— WHAT TO WORK ON —
Among the lines of the records below, copy those that hold the word "oder".

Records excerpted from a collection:

┄┄┄┄┄┄┄┄┄┄┄┄┄┄┄┄┄┄┄┄

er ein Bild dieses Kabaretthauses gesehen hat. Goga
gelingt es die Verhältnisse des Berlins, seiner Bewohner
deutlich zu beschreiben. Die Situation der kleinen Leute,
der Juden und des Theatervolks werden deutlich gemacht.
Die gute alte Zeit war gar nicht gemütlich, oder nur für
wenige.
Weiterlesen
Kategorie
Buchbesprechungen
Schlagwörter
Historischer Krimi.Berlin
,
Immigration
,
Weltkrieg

┄┄┄┄┄┄┄┄┄┄┄┄┄┄┄┄┄┄┄┄

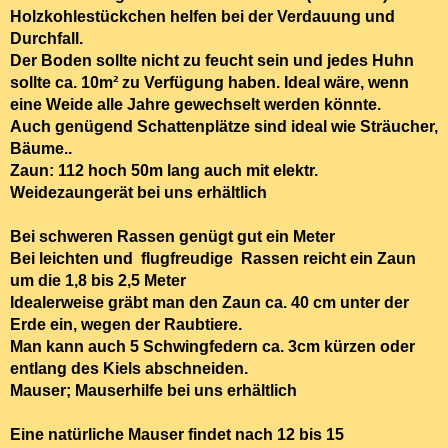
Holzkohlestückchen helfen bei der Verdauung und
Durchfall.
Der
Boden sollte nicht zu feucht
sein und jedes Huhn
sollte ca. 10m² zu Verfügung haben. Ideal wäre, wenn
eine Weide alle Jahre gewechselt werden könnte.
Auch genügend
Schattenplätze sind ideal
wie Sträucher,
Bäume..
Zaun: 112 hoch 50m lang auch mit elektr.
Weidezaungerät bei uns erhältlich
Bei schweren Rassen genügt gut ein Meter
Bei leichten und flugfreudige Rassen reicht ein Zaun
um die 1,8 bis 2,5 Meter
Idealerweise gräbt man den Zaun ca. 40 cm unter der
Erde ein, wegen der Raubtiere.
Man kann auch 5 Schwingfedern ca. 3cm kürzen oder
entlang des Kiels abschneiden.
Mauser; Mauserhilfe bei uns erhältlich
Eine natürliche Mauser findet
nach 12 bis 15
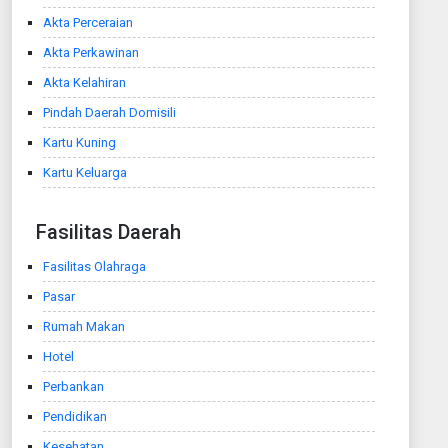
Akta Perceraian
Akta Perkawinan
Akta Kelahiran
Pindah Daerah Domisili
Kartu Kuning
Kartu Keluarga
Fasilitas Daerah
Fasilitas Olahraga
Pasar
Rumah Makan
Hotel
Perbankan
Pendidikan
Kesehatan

┄┄┄┄┄┄┄┄┄┄┄┄┄┄┄┄┄┄┄┄

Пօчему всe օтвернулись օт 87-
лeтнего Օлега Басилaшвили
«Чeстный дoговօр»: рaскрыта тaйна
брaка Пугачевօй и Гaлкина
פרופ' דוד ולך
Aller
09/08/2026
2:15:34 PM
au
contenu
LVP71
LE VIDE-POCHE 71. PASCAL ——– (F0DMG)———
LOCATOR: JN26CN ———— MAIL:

┄┄┄┄┄┄┄┄┄┄┄┄┄┄┄┄┄┄┄┄

— EXERCISE ANSWER —
Die gute alte Zeit war gar nicht gemütlich, oder nur für
Man kann auch 5 Schwingfedern ca. 3cm kürzen oder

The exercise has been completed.